The beat up tractor sitting in the yard between the house and the barn made good cover as Bucky and Barton crouched down to regroup. Bucky held out his hand, four round silver balls with sizeable blast radiuses rested in the palm of his metal hand.
"Shit," Barton said, shaking his head. "I … can't. It's my home."
"It's compromised," Bucky said.
Barton leaned back against the tractor, staring at the sky. "I can't look. Just do it."
Bucky's aim was true. Two grenades shattered through windows on the ground floor and two went crashing through windows on the second.

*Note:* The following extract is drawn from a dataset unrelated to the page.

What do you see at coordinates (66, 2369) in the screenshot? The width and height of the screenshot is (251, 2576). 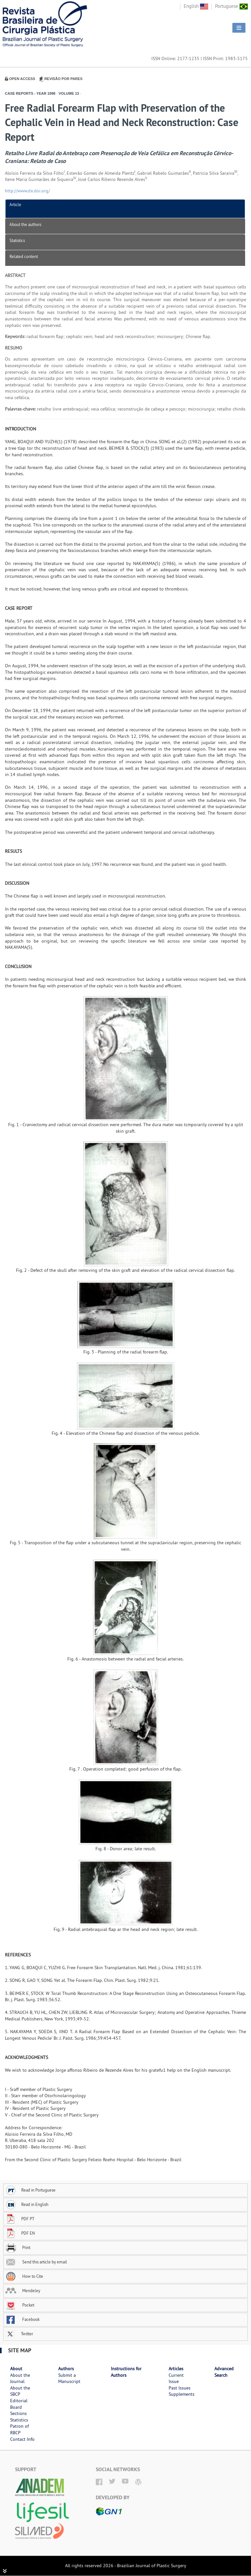 I see `Authors` at bounding box center [66, 2369].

Clint wished he'd had a chance to shut off his hearing aids before the blasts shook the night.
XxXxXxXxXx
Laura turned to check on the kids when an explosion from above shook the room and the lights flickered.
Lila whimpered as Lucky started to bark. Nathanial was crying and Cooper was at her side, tugging on her shirt. "Mom."
Under the commotion, she could hear a beeping, like something was counting down. "No," she cried. "Under the bed," she ordered as she herded everyone to the floor, cramming them under the bunk. She had her back to the room, shielding her kids.
Lucky stood guard, growling ominously.
The beeping stopped and she squeezed her eyes shut, waiting the world to come crashing down. A muffled blast sounded on the other side of the door and then nothing … silence. She peeked over her shoulder. The room was intact. No damage at all. So far, Fury's promises were holding true.